Oil prices came under pressure on Monday as Iraq said it wanted to be exempt from an OPEC deal to cut production, though losses were capped by Iran saying it would encourage other members to join an output freeze.
Brent crude futures LCOc1 were up 6 cents at $51.84 a barrel by 0413 EDT. U.S. West Texas Intermediate (WTI) crude CLc1 was down 5 cents at $50.80.
Iraqi oil minister Jabar Ali al-Luaibi said Baghdad wants to be exempt from any production cut the Organization of the Petroleum Exporting Countries is aiming to achieve.
Falah al-Amiri, head of Iraq state oil marketer SOMO, added that Iraq’s market share had been compromised by the wars it has fought since the 1980s.
“We should be producing 9 million (barrels per day) if it wasn’t for the wars,” he said.
OPEC announced plans last month to reduce its output to between 32.5 million barrels per day (bpd) and 33 million bpd, from September’s 33.39 million bpd. The group will iron out the details of how it will hit the target at its next meeting in Vienna on Nov. 30.

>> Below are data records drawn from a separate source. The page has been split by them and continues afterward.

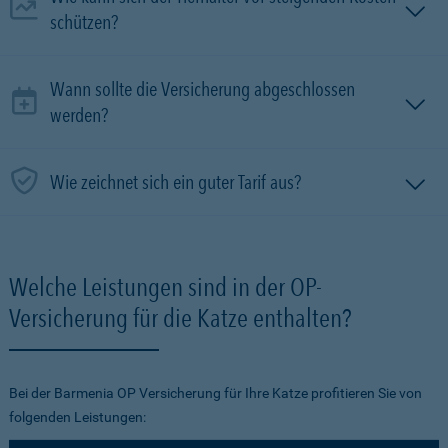
schützen?
Wann sollte die Versicherung abgeschlossen
werden?
Wie zeichnet sich ein guter Tarif aus?
Welche Leistungen sind in der OP-
Versicherung für die Katze enthalten?
Bei der Barmenia OP Versicherung für Ihre Katze profitieren Sie von
folgenden Leistungen:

“A decision to cut to 33 million bpd should keep the crude price basis Brent in the $50-$60 band, not least because it shows that Saudi policy has changed, that OPEC is serious and can rise above political disagreements,” David Hufton, of consultancy PVM, said in a note.
Iraq said it could raise output slightly this month from September’s 4.774 million bpd.

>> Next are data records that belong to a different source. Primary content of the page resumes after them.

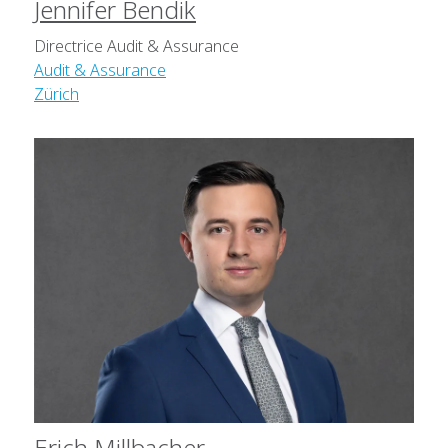
Jennifer Bendik
Directrice Audit & Assurance
Audit & Assurance
Zürich
Erich Millbacher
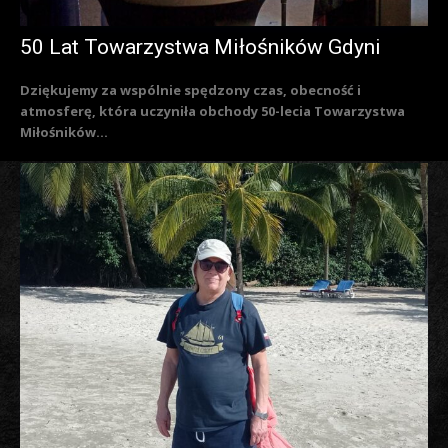
50 Lat Towarzystwa Miłośników Gdyni
Dziękujemy za wspólnie spędzony czas, obecność i
atmosferę, która uczyniła obchody 50-lecia Towarzystwa
Miłośników...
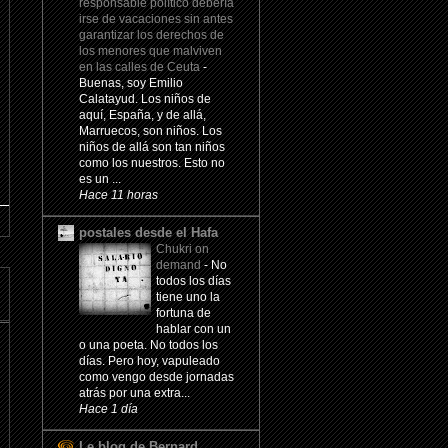
responsable político debería
irse de vacaciones sin antes
garantizar los derechos de
los menores que malviven
en las calles de Ceuta
-
Buenas, soy Emilio
Calatayud. Los niños de
aquí, España, y de allá,
Marruecos, son niños. Los
niños de allá son tan niños
como los nuestros. Esto no
es un ...
Hace 11 horas
postales desde el Hafa
Chukri on
demand
-
No
todos los días
tiene uno la
fortuna de
hablar con un
o una poeta. No todos los
días. Pero hoy, vapuleado
como vengo desde jornadas
atrás por una extra...
Hace 1 día
Le blog de Bernard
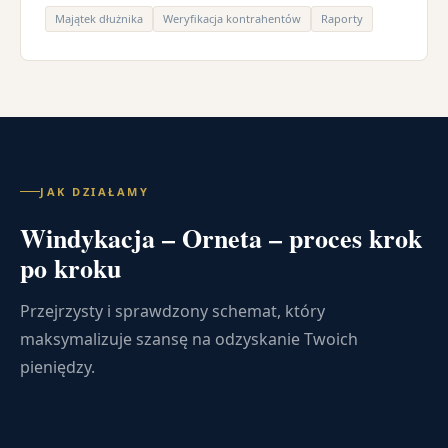
Majątek dłużnika
Weryfikacja kontrahentów
Raporty
JAK DZIAŁAMY
Windykacja – Orneta – proces krok
po kroku
Przejrzysty i sprawdzony schemat, który
maksymalizuje szansę na odzyskanie Twoich
pieniędzy.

Comments from Iran’s deputy oil minister Amir Hossein Zamaninia, however, helped to push prices higher earlier in the session. He said Tehran would encourage other OPEC members to join an output freeze, adding that $55-$60 a barrel is a fair price to bring stability to the market.
Also pressuring the market was last week U.S. oil rig count, up by 11 for its first double-digit increase since August.
“We should see rig counts continue to increase in the wake of the recent price rally,” Morgan Stanley said.
Analysts said that oil markets, which have been dogged by two years of oversupply, might be rebalancing in terms of production and consumption.
“The market moved into a small deficit in Q3, will remain so in Q4 and then the deficit will expand significantly in 2017,” Barclays bank said in a note to clients on Sunday.